Minister of Health and Social Services
- Incumbent
- Assumed office 22 March 2025
- President: Netumbo Nandi-Ndaitwah
- Preceded by: Kalumbi Shangula

Personal details
- Born: 1994 (age 31–32) Windhoek, Namibia
- Party: SWAPO
- Education: University of Namibia School of Medicine; Management College of Southern Africa; University of Rochester; University of Cape Town; University of Pretoria;

= Esperance Luvindao =

Namibian physician (born 1994)

Esperance Luvindao is a Namibian politician, medical doctor, public health advocate, humanitarian, and international speaker. In March 2025, Luvindao was appointed as Namibia's Minister of Health and Social Services, making her the youngest health minister in African history, and the second youngest Health Minister in global history, second to Minister Ariana Campero of Bolivia, appointed at the age of 28. She shares second place with Minister Adam Vojtech of the Czech Republic, also appointed at the age of 31. During the 78th World Health Assembly held between 19 and 27 May 2025, Luvindao was appointed as the chairperson of Committee A.

==Background and education==
Luvindao was born in Namibia in 1994. She attended Martti Ahtisaari Primary School in Windhoek before transferring to St Paul's College, where she completed Grade 12.

Luvindao obtained her Bachelor of Medicine and Bachelor of Surgery (MBChB) degrees from the University of Namibia School of Medicine. She later earned a Master of Business Administration (MBA) in Healthcare Management from the Management College of Southern Africa (MANCOSA) and completed executive and management coaching studies at the University of Cape Town. She completed a postgraduate certificate in digital health with Harvard Business Online and holds a postgraduate diploma in Public Health from the University of Pretoria.

==Career==
Luvindao played a key role in Namibia's COVID-19 response as data manager for the National Task Force before transitioning into full-time clinical practice. She specialized in gynecology and non-communicable diseases, working at public hospitals under the Ministry of Health and Social Services.

In 2019, she founded Osaat Africa Health Foundation, focusing on women's health education, contraceptive access, and digital health solutions. The foundation launched Menga, a digital platform for medication access in informal settlements, and Emily's Health, a book on women's health published in eight native languages. Luvindao also led the launch of the first portable sonar probe, weighing 0.9 kg, in Namibia for fibroid and obstetric assessments in rural areas without internet connectivity.

She served on the Health Professions Council of Namibia's Disciplinary Board and the Omnicare Trust Board until March 2025.

===Humanitarian work===
Luvindao founded Osaat Africa Health Foundation, which has raised over 200 community health workers. She launched MENGA, a digital health innovation that allows people in semi-rural areas to access prescribed medication without leaving their local areas. She launched Emily's Health, a sexual and reproductive health book educating women about HIV, contraceptives, STDs and breast health, in eight native languages. She launched the country's first hand-held sonar probe, weighing 0.9 kg, that allows women in rural areas to have sonar scans done without internet connectivity. She played a key role in Namibia's vaccine campaign during the COVID-19 pandemic, and has continuously advocated for equitable healthcare access.

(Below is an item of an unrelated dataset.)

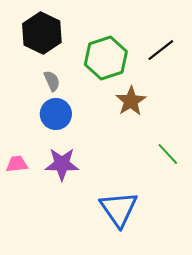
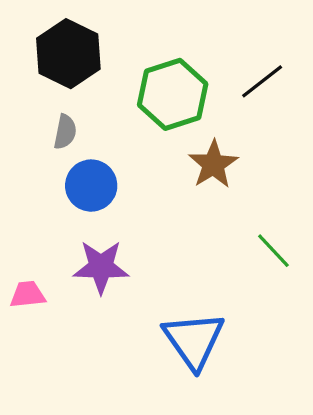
gray semicircle: (52, 81) -> (65, 132), moved, turned 35
pink trapezoid: (17, 164) -> (28, 295), moved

She won African Humanitarian of the Year (2021) and was nominated for African Speaker of the Year (2021). She has spoken at over 100 international conferences, including TEDx, Gitex Healthcare Innovation (Dubai), and the International Conference on Public Health in Africa.

===Other ventures===
Luvindao is a certified executive coach and a specialist in leadership development, AI in healthcare, and public speaking. Until 2024, she directed Speaker's Globe, a public-speaking training institution with students from Namibia, South Africa, Zimbabwe, the United States, and beyond.

In 2022, she won second place at the United Nations Young Entrepreneur Awards for her contributions to digital health and women's empowerment.